The Board of Investment (BoI) is working on its own template for a bilateral investment treaty (BIT), which will replace the existing treaties with different countries. And all future ones will be negotiated on the new template. An official of BoI said that an essential element of the country's own BIT model to safeguard the interests of the state. The government of Pakistan would not be made liable for private investor disputes. Alternative dispute resolution (ADR) mediation would be made compulsory, while foreign arbitrators would be decided in advance through consensus.
The new BIT template suggests that all the investment contracts signed by state enterprises and parties would be vetted by the Ministry of Law and Justice and routed through the BoI. Aggrieved investors would be able to approach the BoI in case of violations or delays in the implementation of the agreement by the concerned agencies.
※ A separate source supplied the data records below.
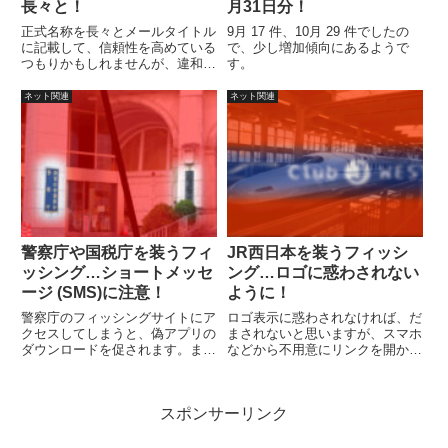
長々と！
月31日分！
正式名称を長々とメールタイトル
9月 17 件、10月 29 件でしたの
に記載して、信頼性を高めている
で、少し増加傾向にあるようで
つもりかもしれませんが、違和感
す。
があります。
ネット関連
ネット関連
警察庁や国税庁を装うフィ
JR西日本を装うフィッシ
ッシング…ショートメッセ
ング…ロゴに惑わされない
ージ (SMS)に注意！
ように！
警察庁のフィッシングサイトにア
ロゴ表示に惑わされなければ、だ
クセスしてしまうと、偽アプリの
まされないと思いますが、スマホ
ダウンロードを促されます。ま
などから不用意にリンクを開かな
た、国税庁のフィッシングサイト
いように注意しましょう。
にアクセスしてしまうと脅されま
す。
スポンサーリンク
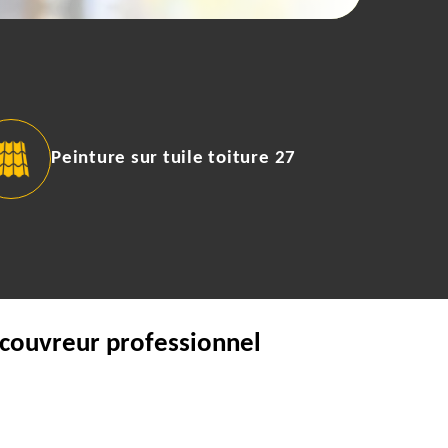
Peinture sur tuile toiture 27
 couvreur professionnel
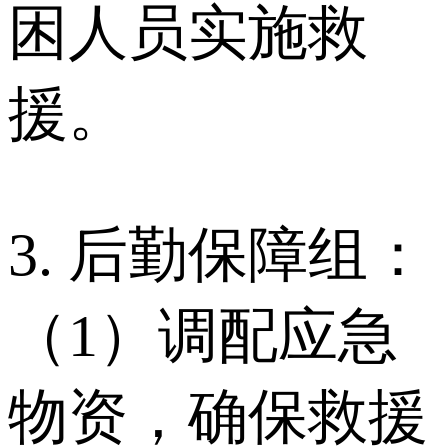
困人员实施救
援。
3. 后勤保障组：
（1）调配应急
物资，确保救援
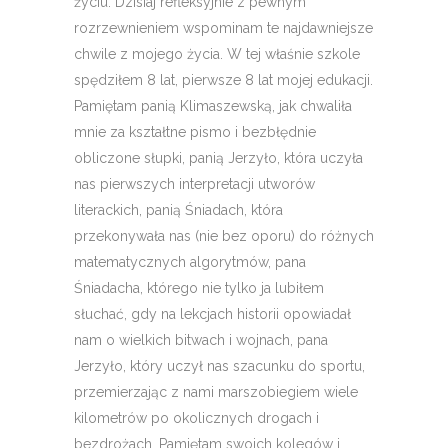
życiu. Dzisiaj refleksyjnie z pewnym
rozrzewnieniem wspominam te najdawniejsze
chwile z mojego życia. W tej właśnie szkole
spędziłem 8 lat, pierwsze 8 lat mojej edukacji.
Pamiętam panią Klimaszewską, jak chwaliła
mnie za kształtne pismo i bezbłędnie
obliczone słupki, panią Jerzyło, która uczyła
nas pierwszych interpretacji utworów
literackich, panią Śniadach, która
przekonywała nas (nie bez oporu) do różnych
matematycznych algorytmów, pana
Śniadacha, którego nie tylko ja lubiłem
słuchać, gdy na lekcjach historii opowiadał
nam o wielkich bitwach i wojnach, pana
Jerzyło, który uczył nas szacunku do sportu,
przemierzając z nami marszobiegiem wiele
kilometrów po okolicznych drogach i
bezdrożach. Pamiętam swoich kolegów i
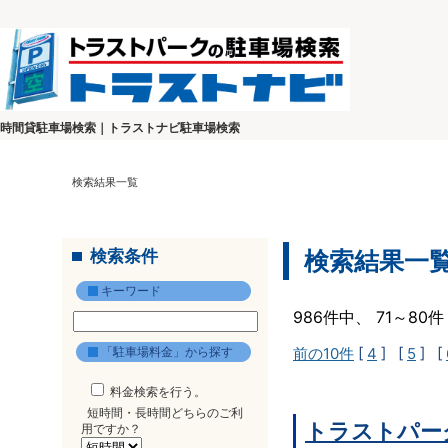
時間貸駐車場検索｜トラストナビ駐車場検索
検索結果一覧
検索条件
検索結果一
キーワード
986件中、 71～8
「駐車場料金」から探す
前の10件
[
4
] [
5
] [
料金検索を行う。
短時間・長時間どちらのご利
トラストパー
用ですか？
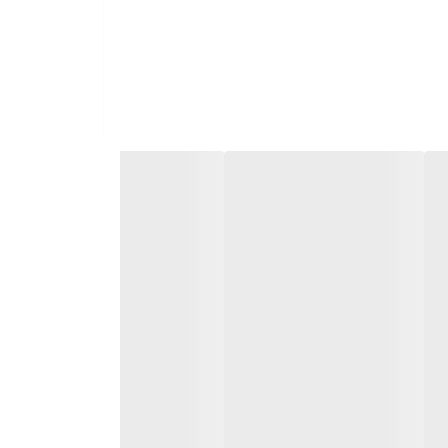
 وارد کند.
اشید که سر بطری اکسیدان و تیوپ را مجددا محکم ببندید تا از اکسید
شدن مواد با هوا جلوگیری کنید. محلول بدست آمده که غلطتی مشابه ماست باید داشته باشد را روی یک سانتی متر مربع پوست دست در بالای آرنج خود بمالید، 30 دقیقه مکث نمایید و سپس شستشو
ساس خارش و داغی ندارید می توانید با خیال راحت موهای خود را رنگ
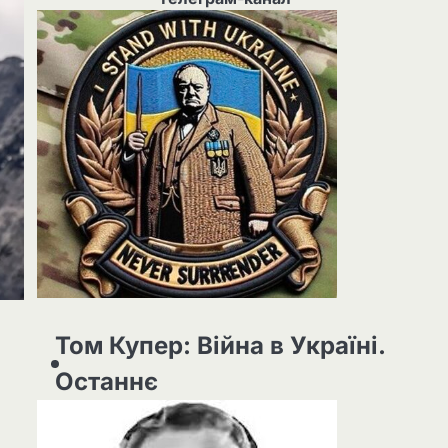
Том Купер: Війна в Україні.
Останнє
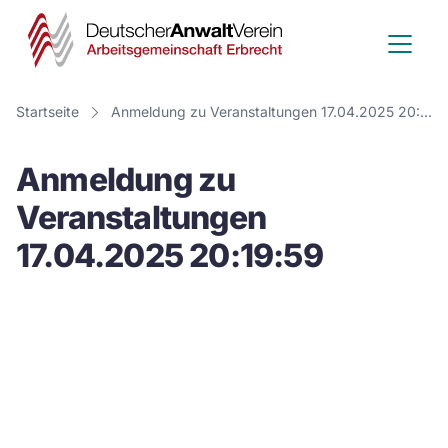
Deutscher
Anwalt
Verein
Startseite
Anmeldung zu Veranstaltungen 17.04.2025 20:19:59
-
Anmeldung zu
Arbeitsge
Veranstaltungen
Erbrecht
17.04.2025 20:19:59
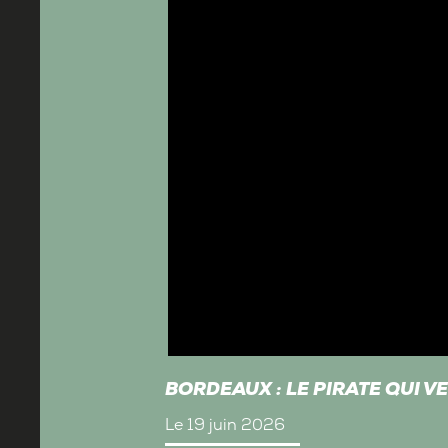
BORDEAUX : LE PIRATE QUI V
Le 19 juin 2026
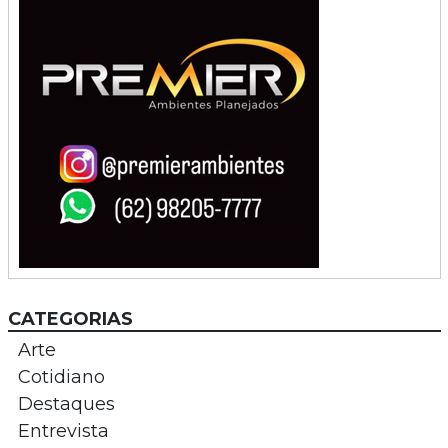
CATEGORIAS
Arte
Cotidiano
Destaques
Entrevista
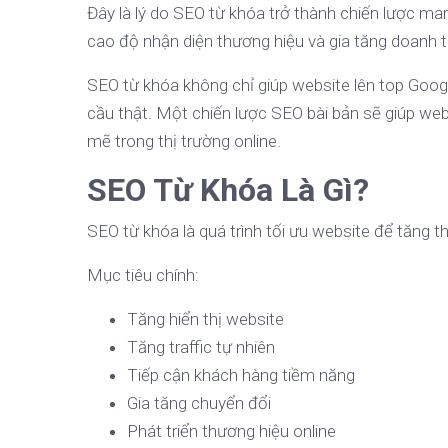
Đây là lý do SEO từ khóa trở thành chiến lược mar
cao độ nhận diện thương hiệu và gia tăng doanh 
SEO từ khóa không chỉ giúp website lên top Goo
cầu thật. Một chiến lược SEO bài bản sẽ giúp web
mẽ trong thị trường online.
SEO Từ Khóa Là Gì?
SEO từ khóa là quá trình tối ưu website để tăng 
Mục tiêu chính:
Tăng hiển thị website
Tăng traffic tự nhiên
Tiếp cận khách hàng tiềm năng
Gia tăng chuyển đổi
Phát triển thương hiệu online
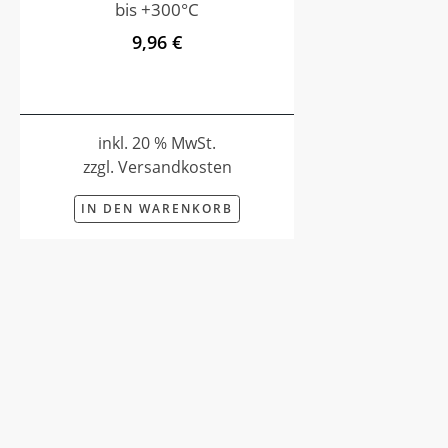
bis +300°C
9,96 €
inkl. 20 % MwSt.
zzgl. Versandkosten
IN DEN WARENKORB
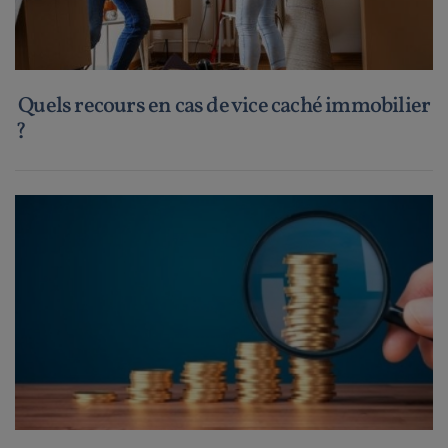
Quels recours en cas de vice caché immobilier
?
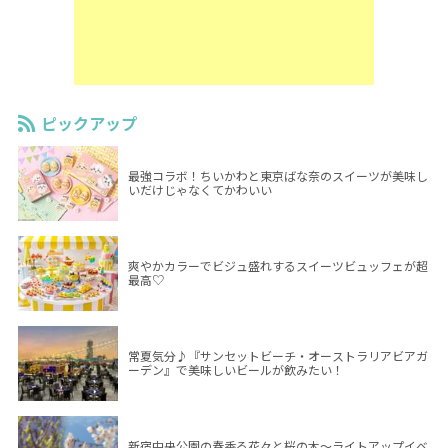
ピックアップ
最強コラボ！ちいかわと東京ばな奈のスイーツが美味し
いだけじゃなくてかわいい
爽やかカラーでビジュ盛れするスイーツビュッフェが超
最高♡
常夏気分♪『サンセットビーチ・オーストラリアビアガ
ーデン』で美味しいビールが飲みたい！
新宿中央公園の春香る花々と桜の木～ライトアップイベ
Owing to mounting litigation, the official said that different countries have reviewed their stance on bilateral investment treaties and Pakistan also needs to revise its policy. Venezuela, South Africa, Brazil, Argentina, Ecuador and Indonesia are among the countries which are in the process of terminating or revisiting their BIT policies.
According to the website of United Nations Conference on Trade and Development (UNCTAD), five countries terminated their BITs with Pakistan. These are Indonesia, Kuwait, Malaysia, Romania and Tajikistan. Pakistan has signed BITs with 17 countries but they are not in force; these countries are Azerbaijan, Bangladesh, Belarus, Bulgaria, Cambodia, Czech Republic, Egypt, Germany, Kyrgyzstan, Morocco, Philippines, Qatar, Tunisia, Turkmenistan and Yemen.
Pakistan signed 47 BITs since 1959. Three BITs were re-negotiated. The 1959 BIT with Germany was renegotiated in November 2009; the one with Kuwait in February 2010 and Turkey in April 2012. Several rounds of negotiations for a BIT with the United States have remained inconclusive over the past decade or so. All existing BITs will also be reviewed, as a number of them have completed their tenures.
The official said that the heavy costs involved in arbitration and awards to sovereign states have led these countries to review their BITs. Private investors are challenging a broad range of government measures, including changes in investment incentives, alleged breaches of contracts, direct or de facto expropriation, and revocation of licences.
Pakistan has currently lost two cases at international arbitration fora: Reko Diq Project of Tethyan Copper Company - a Canadian and Australian consortium (2012), and Karkey Karadeniz Elektrik Uretim of Turkey (2013).